Chad Underwood was a US Navy Lieutenant serving as a weapons and sensors officer (WSO) aboard an F/A-18F with Strike Fighter Squadron 41 (VFA-41) at the time of the 2004 Nimitz UAP Incident.1 On 2004-11-14, following the return of David Fravor’s FASTEAGLE flight, Underwood and his pilot were briefed in the paraloft by Fravor’s crew, who described the Anomalous Aerial Vehicle (AAV) and asked them to attempt to see and record what they could.2 Underwood’s flight subsequently departed the USS Nimitz, climbing to approximately 6,100 metres and flying at roughly 560 kilometres per hour groundspeed.3
Underwood’s initial awareness of the AAV came through the APG-73 Radar, which detected initial tracks at approximately 55 to 75 kilometres to the south of the aircraft.4 He made multiple attempts to transition the radar to Single Target Track (STT) mode but was unable to obtain a lock; the radar’s b-sweep would raster around the return, generate an initial aspect vector that failed to stabilise, and then drop the track.5 Underwood reported there were no conventional electronic attack (EA) jamming cues — no strobe, champagne bubbles, or normal EA indications — and characterised the radar’s behaviour as simply being unable to gather sufficient information to form a track file.6 This account differs from that offered by David Fravor, who stated in a 2020 podcast that the ATFLIR Pod radar produced warning strobes across all modes simultaneously during Underwood’s lock attempts.14 Using the ATFLIR pod’s forward-looking infrared (FLIR) sensor, Underwood estimated the AAV to be between approximately 4,600 and 6,100 metres altitude.7 The FLIR displayed the object at zero antenna train angle and approximately minus five degrees elevation, appearing stationary with only closure attributable to the aircraft’s own movement.8
Underwood switched from radar to the ATFLIR Pod by using the castle switch, at which point the pod — already slaved to the radar’s line of sight — began passively tracking the AAV via infrared pixel contrast.14 He then cycled through all available FLIR pod modes — wide, medium, narrow infrared, and narrow TV — in order to gather as much data on the object as possible, a process that accounts for the shifts in background polarity visible in the released footage.15 No infrared plume or sign of propulsive gases was detected in any mode.19 The recording was captured on an 8mm High-8 tape as a direct digital feed from the display.18 Eventually the AAV moved out of the FLIR’s field of view; Underwood made no attempt to slew the pod and subsequently lost situational awareness of the object, after which the flight continued with its training mission.9 Underwood was clear that he could not confirm the FLIR object was the same as that described by Fravor’s flight, as he had no visual contact and only observed it through the sensor.10 Fravor, however, stated that when he viewed the footage it was consistent with what his own flight had observed, saying “that’s exactly it”.13
After landing, Underwood’s flight met David Fravor’s crew and together proceeded to the Carrier Intelligence Center (CVIC).2 The CVIC section attempted to collect Underwood’s tapes, which he initially refused; copies were ultimately made, with a set being turned over to the intelligence section.11 Fravor separately recalled that CVIC intelligence officers requested and took custody of the FLIR tapes, which were classified at the SECRET level owing to the data they contained.16,17 Underwood stated he was not asked to sign any non-disclosure agreement (NDA) and was uncertain how far up the chain of command the reporting went beyond his commanding officer.12
In December 2019, Underwood spoke to New York Magazine about filming the Tic Tac Sighting, stating that the object was “not behaving by normal laws of physics”20 and directly quoting: “The Tic Tac was not doing that.

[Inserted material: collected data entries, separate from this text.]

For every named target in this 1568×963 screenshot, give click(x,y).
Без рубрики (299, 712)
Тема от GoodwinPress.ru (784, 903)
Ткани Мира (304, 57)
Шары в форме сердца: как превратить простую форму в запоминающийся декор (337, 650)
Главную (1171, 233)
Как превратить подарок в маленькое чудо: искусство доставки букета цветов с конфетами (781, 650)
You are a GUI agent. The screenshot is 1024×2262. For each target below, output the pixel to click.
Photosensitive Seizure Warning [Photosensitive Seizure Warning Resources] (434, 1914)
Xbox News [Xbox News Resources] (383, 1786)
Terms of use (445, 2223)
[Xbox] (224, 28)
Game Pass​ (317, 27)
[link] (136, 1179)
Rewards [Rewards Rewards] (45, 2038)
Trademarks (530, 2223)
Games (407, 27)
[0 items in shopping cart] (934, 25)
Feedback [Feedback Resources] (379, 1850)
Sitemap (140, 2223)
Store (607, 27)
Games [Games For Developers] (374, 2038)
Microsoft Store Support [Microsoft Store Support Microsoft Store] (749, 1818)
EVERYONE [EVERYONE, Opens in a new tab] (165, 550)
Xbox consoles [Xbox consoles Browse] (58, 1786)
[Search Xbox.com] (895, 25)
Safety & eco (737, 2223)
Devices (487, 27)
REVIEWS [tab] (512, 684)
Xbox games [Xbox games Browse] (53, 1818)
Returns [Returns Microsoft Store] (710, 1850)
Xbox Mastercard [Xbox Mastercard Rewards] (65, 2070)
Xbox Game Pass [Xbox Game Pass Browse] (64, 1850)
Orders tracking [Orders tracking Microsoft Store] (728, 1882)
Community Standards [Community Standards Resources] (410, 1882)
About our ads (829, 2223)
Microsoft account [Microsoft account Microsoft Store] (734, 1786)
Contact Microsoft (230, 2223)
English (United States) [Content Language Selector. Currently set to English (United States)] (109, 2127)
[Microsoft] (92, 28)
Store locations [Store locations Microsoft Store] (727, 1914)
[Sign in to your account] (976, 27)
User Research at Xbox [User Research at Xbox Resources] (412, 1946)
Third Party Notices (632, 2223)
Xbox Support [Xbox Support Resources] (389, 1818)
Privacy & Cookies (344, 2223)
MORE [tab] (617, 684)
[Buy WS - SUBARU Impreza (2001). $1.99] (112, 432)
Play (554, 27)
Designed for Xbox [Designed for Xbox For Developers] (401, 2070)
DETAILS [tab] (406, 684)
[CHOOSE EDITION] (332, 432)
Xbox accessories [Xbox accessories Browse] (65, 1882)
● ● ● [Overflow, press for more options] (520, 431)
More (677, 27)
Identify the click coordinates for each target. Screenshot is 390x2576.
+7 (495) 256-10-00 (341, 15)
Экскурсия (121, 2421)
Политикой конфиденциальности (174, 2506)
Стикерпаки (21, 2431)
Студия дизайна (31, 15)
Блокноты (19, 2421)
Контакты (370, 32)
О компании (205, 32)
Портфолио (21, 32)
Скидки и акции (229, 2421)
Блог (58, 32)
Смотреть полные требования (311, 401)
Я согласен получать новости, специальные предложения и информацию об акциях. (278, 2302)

It was going from like 50,000 feet to, you know, a hundred feet in like seconds, which is not possible."21 Regarding the aftermath, Underwood stated that he answered a few questions in a telephone call with someone from NORAD shortly after landing, but that no pilots were formally debriefed at the time about what had occurred.22 According to Luis Luis Elizondo, beyond those few questions put to Underwood by a NORAD investigator, no other internal agency was reported to have investigated the encounter.23 The Navy F/A-18F Nimitz Encounter Video recorded by Underwood subsequently became one of the most discussed pieces of UAP sensor footage in the public domain following its release.